Traveller's Tales' Lego games are rarely given awards for being the most polished titles on the market or for showing off highly innovative gameplay, but there's one thing that I've learned I can expect from this series, which I've messed around a bit with since the original Lego Star Wars—fun, if sometimes flawed, games with a humorous take on big movies that the family can enjoy, particularly in co-op mode.

So I'm not really sure what happened with the DS version of Lego Harry Potter: Years 1-4, which WB Games sent me for review along with the more traditional Wii version. In particular, I'm not really sure who the game is intended for.

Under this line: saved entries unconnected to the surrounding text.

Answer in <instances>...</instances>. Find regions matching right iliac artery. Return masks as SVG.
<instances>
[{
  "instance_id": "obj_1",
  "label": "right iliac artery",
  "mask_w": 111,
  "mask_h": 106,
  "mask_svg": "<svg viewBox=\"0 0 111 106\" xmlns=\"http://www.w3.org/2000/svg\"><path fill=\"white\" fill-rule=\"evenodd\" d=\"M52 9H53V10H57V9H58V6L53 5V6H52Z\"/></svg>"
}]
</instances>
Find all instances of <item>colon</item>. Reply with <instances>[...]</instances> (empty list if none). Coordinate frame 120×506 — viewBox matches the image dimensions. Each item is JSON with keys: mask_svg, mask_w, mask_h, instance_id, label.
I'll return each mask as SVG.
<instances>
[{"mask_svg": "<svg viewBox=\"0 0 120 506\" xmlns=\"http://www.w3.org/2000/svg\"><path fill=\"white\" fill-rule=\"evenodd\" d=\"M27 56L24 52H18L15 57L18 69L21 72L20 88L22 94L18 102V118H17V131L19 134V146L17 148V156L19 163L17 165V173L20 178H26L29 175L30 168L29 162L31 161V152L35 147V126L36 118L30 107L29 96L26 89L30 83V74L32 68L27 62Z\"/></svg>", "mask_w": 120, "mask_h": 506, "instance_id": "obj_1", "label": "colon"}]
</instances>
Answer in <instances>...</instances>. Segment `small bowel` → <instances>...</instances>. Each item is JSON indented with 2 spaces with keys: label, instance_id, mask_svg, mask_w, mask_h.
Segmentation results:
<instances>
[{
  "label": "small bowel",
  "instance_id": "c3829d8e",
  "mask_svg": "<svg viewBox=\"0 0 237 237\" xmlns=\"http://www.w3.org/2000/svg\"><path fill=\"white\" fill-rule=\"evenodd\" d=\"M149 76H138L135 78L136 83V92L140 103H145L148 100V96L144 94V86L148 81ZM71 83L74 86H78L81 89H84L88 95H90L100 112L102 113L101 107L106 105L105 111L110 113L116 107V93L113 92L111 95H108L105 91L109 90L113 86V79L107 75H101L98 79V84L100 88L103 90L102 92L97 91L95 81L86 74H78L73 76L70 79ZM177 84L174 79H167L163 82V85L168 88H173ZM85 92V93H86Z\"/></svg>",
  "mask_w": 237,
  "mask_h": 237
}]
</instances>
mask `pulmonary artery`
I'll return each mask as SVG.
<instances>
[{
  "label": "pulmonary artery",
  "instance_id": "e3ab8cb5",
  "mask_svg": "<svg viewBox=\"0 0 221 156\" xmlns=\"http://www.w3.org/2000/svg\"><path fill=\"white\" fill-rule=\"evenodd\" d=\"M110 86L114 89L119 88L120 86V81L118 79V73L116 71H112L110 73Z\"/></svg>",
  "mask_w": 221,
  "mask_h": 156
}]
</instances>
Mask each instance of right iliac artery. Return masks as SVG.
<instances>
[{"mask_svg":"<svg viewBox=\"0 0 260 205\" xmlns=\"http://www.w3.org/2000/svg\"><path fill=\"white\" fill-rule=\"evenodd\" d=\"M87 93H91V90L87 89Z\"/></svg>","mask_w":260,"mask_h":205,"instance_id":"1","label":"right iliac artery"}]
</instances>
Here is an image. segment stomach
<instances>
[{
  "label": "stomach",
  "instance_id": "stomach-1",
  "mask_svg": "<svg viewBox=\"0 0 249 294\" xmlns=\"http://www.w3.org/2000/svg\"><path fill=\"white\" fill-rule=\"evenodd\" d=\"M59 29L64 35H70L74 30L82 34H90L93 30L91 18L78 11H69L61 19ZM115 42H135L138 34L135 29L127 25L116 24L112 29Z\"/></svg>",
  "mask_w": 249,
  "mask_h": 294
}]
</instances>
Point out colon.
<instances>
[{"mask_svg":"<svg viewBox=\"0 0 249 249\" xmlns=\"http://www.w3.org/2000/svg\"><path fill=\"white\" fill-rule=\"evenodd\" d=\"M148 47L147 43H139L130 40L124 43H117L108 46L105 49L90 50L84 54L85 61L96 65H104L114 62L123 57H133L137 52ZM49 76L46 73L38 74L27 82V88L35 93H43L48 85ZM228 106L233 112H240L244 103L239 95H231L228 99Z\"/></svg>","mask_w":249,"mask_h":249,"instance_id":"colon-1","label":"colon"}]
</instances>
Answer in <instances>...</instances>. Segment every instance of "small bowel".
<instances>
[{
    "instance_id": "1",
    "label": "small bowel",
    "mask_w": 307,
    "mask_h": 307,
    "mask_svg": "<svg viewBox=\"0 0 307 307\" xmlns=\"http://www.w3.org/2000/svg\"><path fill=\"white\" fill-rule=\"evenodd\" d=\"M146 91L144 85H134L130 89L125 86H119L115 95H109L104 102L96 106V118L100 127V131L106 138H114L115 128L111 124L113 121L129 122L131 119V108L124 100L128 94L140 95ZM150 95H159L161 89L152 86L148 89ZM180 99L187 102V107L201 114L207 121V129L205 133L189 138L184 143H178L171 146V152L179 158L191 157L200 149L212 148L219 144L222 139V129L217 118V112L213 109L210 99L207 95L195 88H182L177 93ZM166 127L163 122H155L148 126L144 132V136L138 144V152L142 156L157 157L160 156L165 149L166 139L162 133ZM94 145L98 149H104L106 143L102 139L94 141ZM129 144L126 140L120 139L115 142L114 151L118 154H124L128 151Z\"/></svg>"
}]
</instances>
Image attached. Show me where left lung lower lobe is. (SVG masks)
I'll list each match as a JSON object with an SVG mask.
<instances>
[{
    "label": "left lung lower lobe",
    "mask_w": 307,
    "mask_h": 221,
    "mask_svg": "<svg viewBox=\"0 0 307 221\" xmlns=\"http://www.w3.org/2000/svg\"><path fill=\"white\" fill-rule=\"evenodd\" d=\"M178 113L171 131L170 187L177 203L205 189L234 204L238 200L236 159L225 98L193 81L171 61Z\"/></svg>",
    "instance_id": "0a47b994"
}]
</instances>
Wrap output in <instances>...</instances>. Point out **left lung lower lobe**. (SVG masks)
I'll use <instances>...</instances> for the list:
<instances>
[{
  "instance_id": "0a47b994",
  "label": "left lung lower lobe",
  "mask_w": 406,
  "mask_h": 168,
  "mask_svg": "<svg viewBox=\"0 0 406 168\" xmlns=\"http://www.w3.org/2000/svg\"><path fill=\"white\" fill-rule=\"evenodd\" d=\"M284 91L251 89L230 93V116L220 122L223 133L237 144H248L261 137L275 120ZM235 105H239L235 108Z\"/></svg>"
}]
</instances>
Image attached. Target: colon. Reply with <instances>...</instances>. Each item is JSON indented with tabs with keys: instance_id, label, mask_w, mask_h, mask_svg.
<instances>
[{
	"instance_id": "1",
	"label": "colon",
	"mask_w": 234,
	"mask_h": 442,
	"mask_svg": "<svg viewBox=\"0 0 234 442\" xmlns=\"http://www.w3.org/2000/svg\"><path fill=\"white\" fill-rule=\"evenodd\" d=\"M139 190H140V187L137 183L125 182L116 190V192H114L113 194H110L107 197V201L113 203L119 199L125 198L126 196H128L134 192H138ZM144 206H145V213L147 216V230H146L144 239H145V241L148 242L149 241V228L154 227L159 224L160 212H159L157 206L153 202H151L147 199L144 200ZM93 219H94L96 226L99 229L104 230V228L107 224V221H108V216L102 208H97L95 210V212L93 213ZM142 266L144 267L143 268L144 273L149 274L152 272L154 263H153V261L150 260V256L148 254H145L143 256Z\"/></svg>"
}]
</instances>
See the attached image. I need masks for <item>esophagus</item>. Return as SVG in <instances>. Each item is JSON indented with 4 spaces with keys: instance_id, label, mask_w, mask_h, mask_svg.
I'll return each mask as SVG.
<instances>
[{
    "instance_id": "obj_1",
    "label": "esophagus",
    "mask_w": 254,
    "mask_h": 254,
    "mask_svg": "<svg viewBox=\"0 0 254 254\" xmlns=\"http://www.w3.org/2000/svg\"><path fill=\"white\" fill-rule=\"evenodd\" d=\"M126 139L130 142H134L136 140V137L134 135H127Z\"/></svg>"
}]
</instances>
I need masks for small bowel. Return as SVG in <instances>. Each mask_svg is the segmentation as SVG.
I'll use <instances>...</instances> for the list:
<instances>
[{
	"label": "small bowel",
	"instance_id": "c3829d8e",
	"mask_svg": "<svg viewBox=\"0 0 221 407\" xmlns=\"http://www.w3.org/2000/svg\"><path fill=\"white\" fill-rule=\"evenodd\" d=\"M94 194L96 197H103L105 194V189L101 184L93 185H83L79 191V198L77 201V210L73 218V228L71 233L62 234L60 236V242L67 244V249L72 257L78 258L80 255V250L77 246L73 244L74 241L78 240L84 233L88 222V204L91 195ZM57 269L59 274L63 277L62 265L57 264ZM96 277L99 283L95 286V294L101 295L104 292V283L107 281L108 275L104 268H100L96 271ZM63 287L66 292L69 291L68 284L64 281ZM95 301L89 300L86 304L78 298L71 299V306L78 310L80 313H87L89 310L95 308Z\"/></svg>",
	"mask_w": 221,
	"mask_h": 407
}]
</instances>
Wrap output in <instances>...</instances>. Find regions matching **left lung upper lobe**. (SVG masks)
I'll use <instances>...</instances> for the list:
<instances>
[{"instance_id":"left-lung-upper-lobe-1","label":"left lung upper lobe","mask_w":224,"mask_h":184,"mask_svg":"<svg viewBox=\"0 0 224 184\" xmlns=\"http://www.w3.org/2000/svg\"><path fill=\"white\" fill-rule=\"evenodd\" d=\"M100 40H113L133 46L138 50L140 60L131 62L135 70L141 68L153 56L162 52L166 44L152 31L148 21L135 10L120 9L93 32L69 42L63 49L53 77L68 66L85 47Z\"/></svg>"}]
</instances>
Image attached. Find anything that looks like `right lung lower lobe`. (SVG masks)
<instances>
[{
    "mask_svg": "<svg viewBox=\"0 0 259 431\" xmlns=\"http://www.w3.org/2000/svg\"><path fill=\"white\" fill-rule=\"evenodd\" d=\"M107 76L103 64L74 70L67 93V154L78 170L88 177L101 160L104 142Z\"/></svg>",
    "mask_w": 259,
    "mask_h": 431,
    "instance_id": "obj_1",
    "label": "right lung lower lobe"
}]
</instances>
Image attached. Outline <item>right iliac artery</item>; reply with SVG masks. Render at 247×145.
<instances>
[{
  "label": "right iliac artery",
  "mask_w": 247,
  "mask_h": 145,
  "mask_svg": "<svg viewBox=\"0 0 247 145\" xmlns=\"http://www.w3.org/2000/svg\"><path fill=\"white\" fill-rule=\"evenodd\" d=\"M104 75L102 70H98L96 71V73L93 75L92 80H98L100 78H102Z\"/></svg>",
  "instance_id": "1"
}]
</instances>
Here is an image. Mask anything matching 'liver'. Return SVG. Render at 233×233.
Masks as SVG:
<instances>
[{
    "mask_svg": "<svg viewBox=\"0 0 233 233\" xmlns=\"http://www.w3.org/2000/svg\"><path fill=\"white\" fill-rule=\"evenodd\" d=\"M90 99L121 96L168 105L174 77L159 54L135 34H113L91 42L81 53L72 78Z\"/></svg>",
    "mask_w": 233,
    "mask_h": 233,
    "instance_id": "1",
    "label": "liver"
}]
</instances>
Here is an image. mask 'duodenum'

Of course, the DS' small screens and comparatively low resolution do call for a bit of reimagining of any console title; this is to be expected. But what we have in the DS version of Lego Harry Potter barely resembles anything else in the Lego movie franchise; if anything, it feels more like a generic movie tie-in game that had a few series elements stuck on, with Harry and friends manipulating Lego objects that just as easily could have been not.


The characters in the game even talk, which may not immediately strike someone not familiar with the Lego franchise as out-of-place, but it is. A good deal of the charm of the Lego games has been the acting-out of famous scenes from the movies they derive from by Lego characters who emote solely through grunts and facial expressions. The DS version of Lego Harry Potter also includes prerendered video of some of the cutscenes from its console big brother, which makes the way the characters act in-game even more out of place.

In the event that this is not a concern for you, though, you're probably wondering how the underlying game is. Truth is, there's really not a whole lot of game to it. Most of Lego Harry Potter consists of dropping into an area, seeing the items marked with a green outline (which you can cast a spell on), doing so, and moving on. There's so very little challenge that it seems like it's something a really young kid just of reading age could enjoy, but—as a parent myself—I question whether a kid that age would have any appreciation for the Harry Potter franchise to begin with. The books and movies are simply at a level much higher than the game ever begins to demand.

I'm just not really sure who the DS version of Lego Harry Potter is meant for. It's not going to appeal to fans of the Lego movie franchise; it's way below the level of Harry Potter fans; and anyone not in either group who manages to pick up the game anyway is simply going to find the whole experience a bit bizarre. Lego movie games on the DS have clearly fallen a long way from the good fun of The Complete Saga. I recommend heading straight for the console versions instead if you want to get your fix in (my review of the Wii version is coming soon)—but give this game a pass.